Und drittens holte Gabriel die Gewerkschaften mit ins Boot. Sie rufen zwar teilweise noch zu den heutigen Demos auf, doch keiner ihrer Chefs redet dort. Auch der Verdi-Vorsitzende Frank Bsirke nicht. Bisher war er einer der schärfsten Kritiker, jetzt erkennt er sogar "reelle Chancen für Fortschritte". DGB-Chef Reiner Hoffmann fuhr vorige Woche ebenfalls nach Ottawa, um sich mit den dortigen Gewerkschaften über mögliche Nachverhandlungen kurzzuschließen.
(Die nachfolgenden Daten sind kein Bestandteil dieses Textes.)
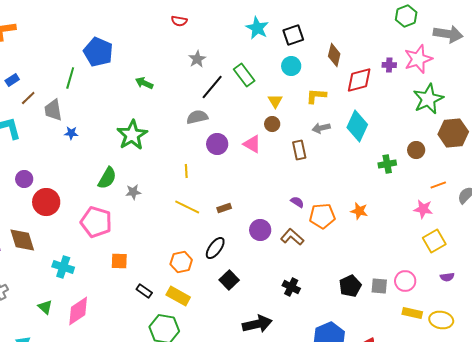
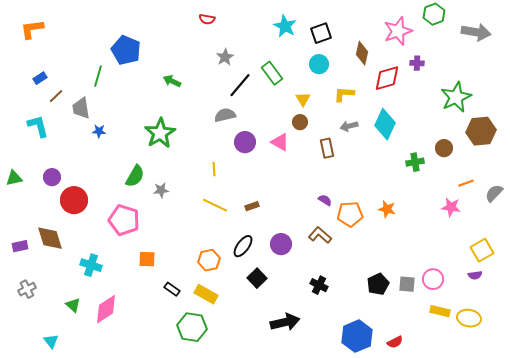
pink star: (418, 59) -> (398, 31), moved
purple circle: (260, 230) -> (281, 244), moved
yellow square: (434, 241) -> (482, 250), moved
Gabriel bekam für seinen Beschlussvorschlag zum Freihandel im Parteivorstand mit nur einer Gegenstimme und drei Enthaltungen vorletzte Woche bereits großen Rückhalt. Alle Spekulationen, er könnte in Wolfsburg scheitern und dann eventuell sogar vom SPD-Vorsitz zurücktreten, sind seitdem verstummt, auch wenn die Zahl der Nein-Stimmen beim Konvent höher sein wird als in der Parteispitze.

Die Proteste von "Campact" und anderen dürften sich nach dem Montag ganz auf TTIP richten. Gabriel kann das ziemlich egal sein. Eine neue Studie des Wissenschaftszentrums Berlin ergab, dass nur rund fünf Prozent der Anti-TTIP-Demonstranten SPD-Wähler sind, aber mehr als 85 Prozent Anhänger von Linken oder Grünen. Zudem hat der Wirtschaftsminister TTIP ohnehin schon für gescheitert erklärt - weil auch die Amerikaner es nicht mehr so richtig wollen.